Stored data entries

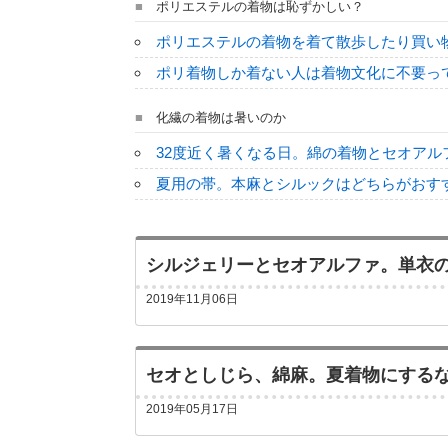
ポリエステルの着物は恥ずかしい？
ポリエステルの着物を着て散歩したり買い
ポリ着物しか着ない人は着物文化に不要っ
化繊の着物は暑いのか
32度近く暑くなる日。綿の着物とセオア
夏用の帯。本麻とシルックはどちらがおす
シルジェリーとセオアルファ。単衣
2019年11月06日
セオとしじら、綿麻。夏着物にする
2019年05月17日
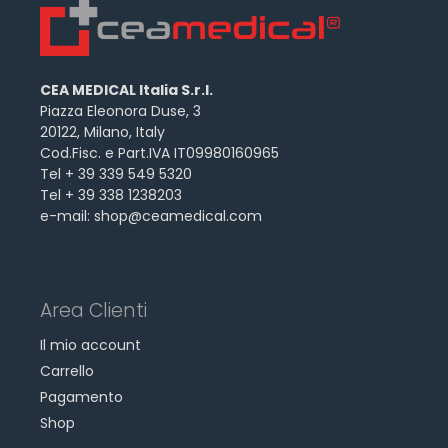
CEA MEDICAL Italia S.r.l.
Piazza Eleonora Duse, 3
20122, Milano, Italy
Cod.Fisc. e Part.IVA IT09980160965
Tel + 39 339 549 5320
Tel + 39 338 1238203
e-mail:
shop@ceamedical.com
Area Clienti
Il mio account
Carrello
Pagamento
Shop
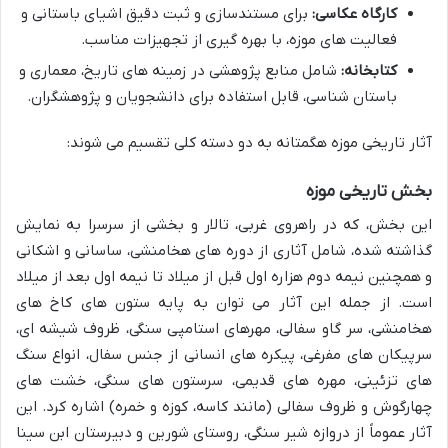
کارگاه عکاسی:
برای مستندسازی و ثبت دقیق اشیای باستانی و
فعالیت های موزه، با بهره گیری از تجهیزات مناسب.
کتابخانه:
شامل منابع پژوهشی در زمینه های تاریخ، معماری و
باستان شناسی، قابل استفاده برای دانشجویان و پژوهشگران.
آثار تاریخی موزه هگمتانه به دو دسته کلی تقسیم می شوند:
بخش تاریخی موزه
این بخش، که در راهروی غربی، تالار و بخشی از سرسرا به نمایش
گذاشته شده، شامل آثاری از دوره های هخامنشی، ساسانی و اشکانی
و همچنین نیمه دوم هزاره اول قبل از میلاد تا نیمه اول بعد از میلاد
است. از جمله این آثار می توان به پایه ستون های کاخ های
هخامنشی، سر گاو سفالی، مهرهای استامپی سنگی، ظروف شیشه ای،
سرپیکان های مفرغی، پیکره های انسانی از جنس سفال، انواع سنگ
های تزئینی، مهره های قدیمی، سرستون های سنگی، خشت های
چهارگوش و ظروف سفالی (مانند کاسه، کوزه و خمره) اشاره کرد. این
آثار عموماً از دروازه شیر سنگی، روستای شورین و دبیرستان ابن سینا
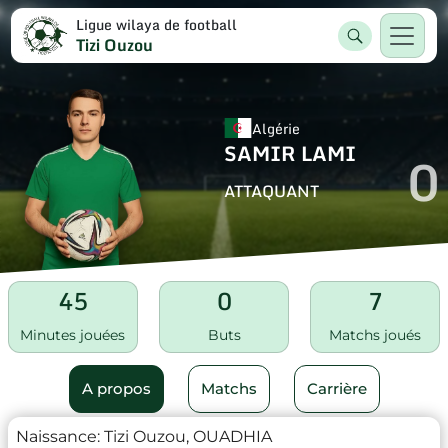
Ligue wilaya de football
Tizi Ouzou
Algérie
SAMIR LAMI
0
ATTAQUANT
45
0
7
Minutes jouées
Buts
Matchs joués
A propos
Matchs
Carrière
Naissance:
Tizi Ouzou, OUADHIA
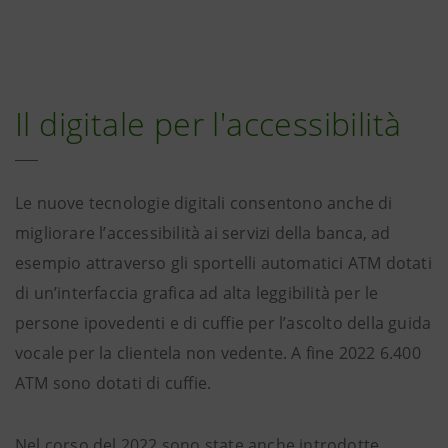
Il digitale per l'accessibilità
Le nuove tecnologie digitali consentono anche di
migliorare l’accessibilità ai servizi della banca, ad
esempio attraverso gli sportelli automatici ATM dotati
di un’interfaccia grafica ad alta leggibilità per le
persone ipovedenti e di cuffie per l’ascolto della guida
vocale per la clientela non vedente. A fine 2022 6.400
ATM sono dotati di cuffie.
Nel corso del 2022 sono state anche introdotte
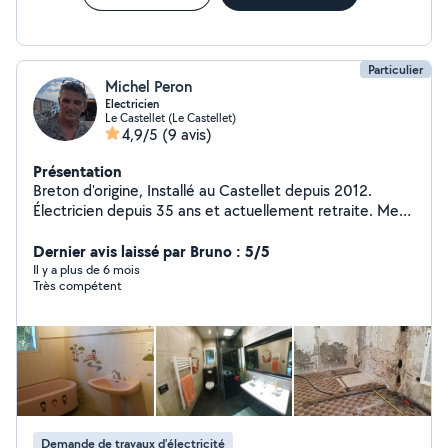
Particulier
Michel Peron
Electricien
Le Castellet (Le Castellet)
4,9/5
(9 avis)
Présentation
Breton d'origine, Installé au Castellet depuis 2012.
Électricien depuis 35 ans et actuellement retraite. Mes
domaines : maçonnerie, carrelage, plomberie,
électricité, menuiserie, jardin, piscine, mur de
Dernier avis laissé par Bruno : 5/5
restanque, terrasse, soudure acier, ...
Il y a plus de 6 mois
Très compétent
Demande de travaux d’électricité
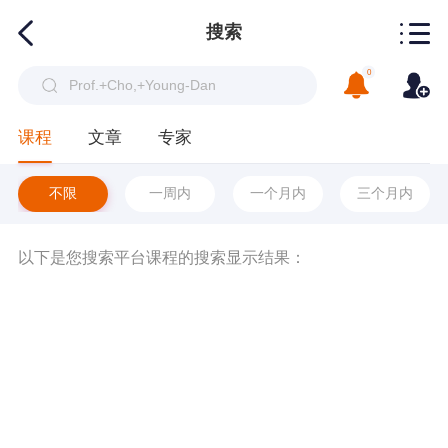
搜索
0
课程
文章
专家
不限
一周内
一个月内
三个月内
以下是您搜索平台课程的搜索显示结果：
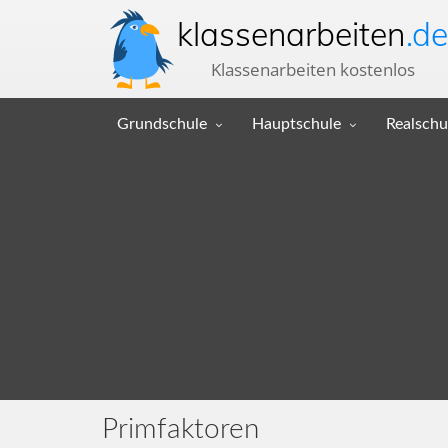
klassenarbeiten
.de
Klassenarbeiten kostenlos
Grundschule
Hauptschule
Realschu
Primfaktoren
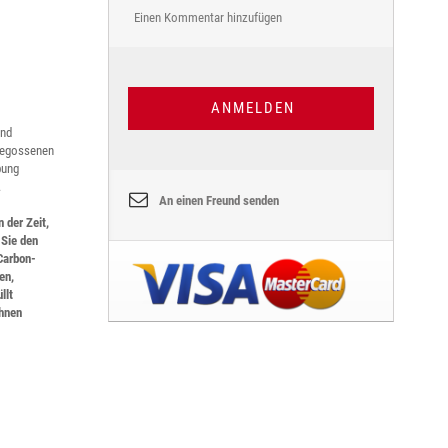
Einen Kommentar hinzufügen
ANMELDEN
und
gegossenen
bung
.
An einen Freund senden
n der Zeit,
Sie den
 Carbon-
en,
llt
Ihnen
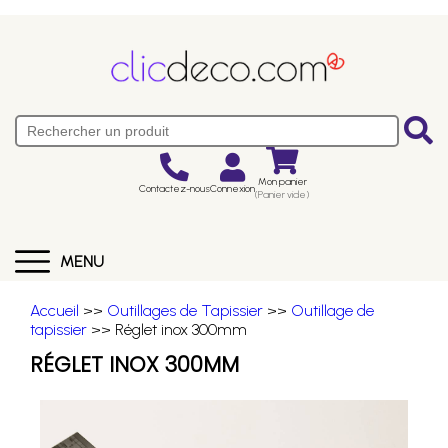
Mon panier
Contactez-nous
Connexion
(Panier vide)
MENU
Accueil
>>
Outillages de Tapissier
>>
Outillage de
tapissier
>> Réglet inox 300mm
RÉGLET INOX 300MM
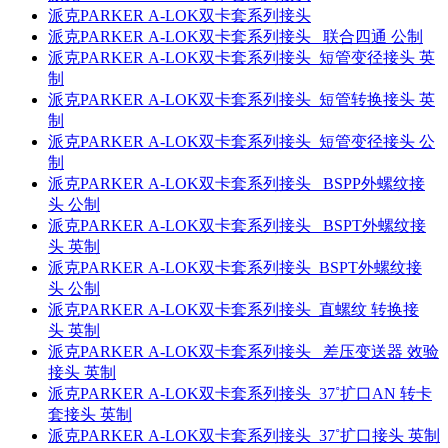
派克PARKER A-LOK双卡套系列接头
派克PARKER A-LOK双卡套系列接头 联合四通 公制
派克PARKER A-LOK双卡套系列接头 短管变径接头 英
制
派克PARKER A-LOK双卡套系列接头 短管转换接头 英
制
派克PARKER A-LOK双卡套系列接头 短管变径接头 公
制
派克PARKER A-LOK双卡套系列接头 BSPP外螺纹接
头 公制
派克PARKER A-LOK双卡套系列接头 BSPT外螺纹接
头 英制
派克PARKER A-LOK双卡套系列接头 BSPT外螺纹接
头 公制
派克PARKER A-LOK双卡套系列接头 直螺纹 转换接
头 英制
派克PARKER A-LOK双卡套系列接头 差压变送器 效验
接头 英制
派克PARKER A-LOK双卡套系列接头 37˚扩口AN 转卡
套接头 英制
派克PARKER A-LOK双卡套系列接头 37˚扩口接头 英制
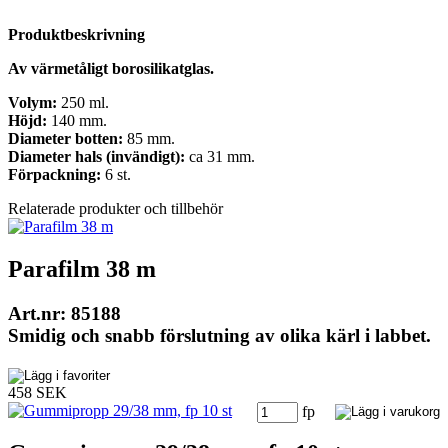
Produktbeskrivning
Av värmetåligt borosilikatglas.
Volym:
250 ml.
Höjd:
140 mm.
Diameter botten:
85 mm.
Diameter hals (invändigt):
ca 31 mm.
Förpackning:
6 st.
Relaterade produkter och tillbehör
Parafilm 38 m
Art.nr: 85188
Smidig och snabb förslutning av olika kärl i labbet.
458 SEK
fp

Work instructions
All entries above must be duplicated exactly; please omit any picture they hold.

Answer area
ポリエステルの着物は恥ずかしい？
ポリエステルの着物を着て散歩したり買い
ポリ着物しか着ない人は着物文化に不要っ
化繊の着物は暑いのか
32度近く暑くなる日。綿の着物とセオア
夏用の帯。本麻とシルックはどちらがおす
シルジェリーとセオアルファ。単衣
2019年11月06日
セオとしじら、綿麻。夏着物にする
2019年05月17日
CEA MEDICAL Italia S.r.l.
Piazza Eleonora Duse, 3
20122, Milano, Italy
Cod.Fisc. e Part.IVA IT09980160965
Tel + 39 339 549 5320
Tel + 39 338 1238203
e-mail:
shop@ceamedical.com
Area Clienti
Il mio account
Carrello
Pagamento
Shop
کارگاه عکاسی:
برای مستندسازی و ثبت دقیق اشیای باستانی و
فعالیت های موزه، با بهره گیری از تجهیزات مناسب.
کتابخانه:
شامل منابع پژوهشی در زمینه های تاریخ، معماری و
باستان شناسی، قابل استفاده برای دانشجویان و پژوهشگران.
آثار تاریخی موزه هگمتانه به دو دسته کلی تقسیم می شوند:
بخش تاریخی موزه
این بخش، که در راهروی غربی، تالار و بخشی از سرسرا به نمایش
گذاشته شده، شامل آثاری از دوره های هخامنشی، ساسانی و اشکانی
و همچنین نیمه دوم هزاره اول قبل از میلاد تا نیمه اول بعد از میلاد
است. از جمله این آثار می توان به پایه ستون های کاخ های
هخامنشی، سر گاو سفالی، مهرهای استامپی سنگی، ظروف شیشه ای،
سرپیکان های مفرغی، پیکره های انسانی از جنس سفال، انواع سنگ
های تزئینی، مهره های قدیمی، سرستون های سنگی، خشت های
چهارگوش و ظروف سفالی (مانند کاسه، کوزه و خمره) اشاره کرد. این
آثار عموماً از دروازه شیر سنگی، روستای شورین و دبیرستان ابن سینا
Ligue wilaya de football
Tizi Ouzou
Algérie
SAMIR LAMI
0
ATTAQUANT
45
0
7
Minutes jouées
Buts
Matchs joués
A propos
Matchs
Carrière
Naissance:
Tizi Ouzou, OUADHIA
Il digitale per l'accessibilità
Le nuove tecnologie digitali consentono anche di
migliorare l’accessibilità ai servizi della banca, ad
esempio attraverso gli sportelli automatici ATM dotati
di un’interfaccia grafica ad alta leggibilità per le
persone ipovedenti e di cuffie per l’ascolto della guida
vocale per la clientela non vedente. A fine 2022 6.400
ATM sono dotati di cuffie.
Nel corso del 2022 sono state anche introdotte
Particulier
Michel Peron
Electricien
Le Castellet (Le Castellet)
4,9/5
(9 avis)
Présentation
Breton d'origine, Installé au Castellet depuis 2012.
Électricien depuis 35 ans et actuellement retraite. Mes
domaines : maçonnerie, carrelage, plomberie,
électricité, menuiserie, jardin, piscine, mur de
Dernier avis laissé par Bruno : 5/5
restanque, terrasse, soudure acier, ...
Il y a plus de 6 mois
Très compétent
Demande de travaux d’électricité
搜索
0
课程
文章
专家
不限
一周内
一个月内
三个月内
以下是您搜索平台课程的搜索显示结果：
klassenarbeiten
.de
Klassenarbeiten kostenlos
Grundschule
Hauptschule
Realschu
Primfaktoren
Einen Kommentar hinzufügen
ANMELDEN
und
gegossenen
bung
.
An einen Freund senden
n der Zeit,
Sie den
 Carbon-
en,
llt
Ihnen
Mon panier
Contactez-nous
Connexion
(Panier vide)
MENU
Accueil
>>
Outillages de Tapissier
>>
Outillage de
tapissier
>> Réglet inox 300mm
RÉGLET INOX 300MM
派克PARKER A-LOK双卡套系列接头
派克PARKER A-LOK双卡套系列接头 联合四通 公制
派克PARKER A-LOK双卡套系列接头 短管变径接头 英
制
派克PARKER A-LOK双卡套系列接头 短管转换接头 英
制
派克PARKER A-LOK双卡套系列接头 短管变径接头 公
制
派克PARKER A-LOK双卡套系列接头 BSPP外螺纹接
头 公制
派克PARKER A-LOK双卡套系列接头 BSPT外螺纹接
头 英制
派克PARKER A-LOK双卡套系列接头 BSPT外螺纹接
头 公制
派克PARKER A-LOK双卡套系列接头 直螺纹 转换接
头 英制
派克PARKER A-LOK双卡套系列接头 差压变送器 效验
接头 英制
派克PARKER A-LOK双卡套系列接头 37˚扩口AN 转卡
套接头 英制
派克PARKER A-LOK双卡套系列接头 37˚扩口接头 英制
Produktbeskrivning
Av värmetåligt borosilikatglas.
Volym:
250 ml.
Höjd:
140 mm.
Diameter botten:
85 mm.
Diameter hals (invändigt):
ca 31 mm.
Förpackning:
6 st.
Relaterade produkter och tillbehör
Parafilm 38 m
Art.nr: 85188
Smidig och snabb förslutning av olika kärl i labbet.
458 SEK
fp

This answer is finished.